“Uno se desacostumbra a su voz y pasa el tiempo a solas con su silencio, y el silencio se nos vuelve extraño y nos asusta.”
Andrés Trapiello “El gato encerrado”
Quizá sea que no hay nada que decir. O quizá hay tanto que decir que se me aturullan las letras en la puerta de salida y no se dejan paso las unas a las otras. O quizá sea aún más simple y sólo se trate de pereza, de no encontrar el minuto justo en que decido sentarme delante del ordenador y poner las neuronas a ordenar pensamientos, palabras, puntos y comas, en lugar de las cartas rojas sobre las negras en un solitario cibernético.

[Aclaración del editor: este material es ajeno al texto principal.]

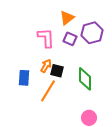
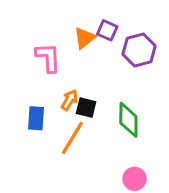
orange triangle: (67, 18) -> (84, 38), moved
pink L-shape: (46, 38) -> (48, 58), moved
purple square: (70, 39) -> (107, 30), moved

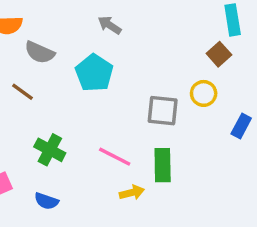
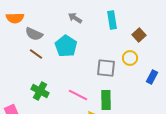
cyan rectangle: (233, 20) -> (112, 20), moved
brown line: (22, 92) -> (36, 54), moved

Quizá pretendo el final del callejón sin despedirme, salir de puntillas y sin colgar el cartel de fin en alguno de sus postigos. Cansancio o cobardía. Qué sentido tiene dejarse husmear, rascar, oler y hasta juzgar por quien no tiene ni ojos ni voz, a veces ni siquiera nombre. Me pregunto qué tiene de verdad el halago, el piropo, la felicitación que tan sólo pretende retenerte en casa ajena.
Cansada de leer sin elegir, de juzgar lo leído, a veces de mentir.
Cobarde por no ser capaz de alejarme de una vez por todas, por dilatar el tiempo, por no salir cerrando de un portazo dejándolo todo detrás de la puerta. Cobarde, porque al fin y al cabo es puro miedo, vértigo al pensar que me quedo sin vosotros.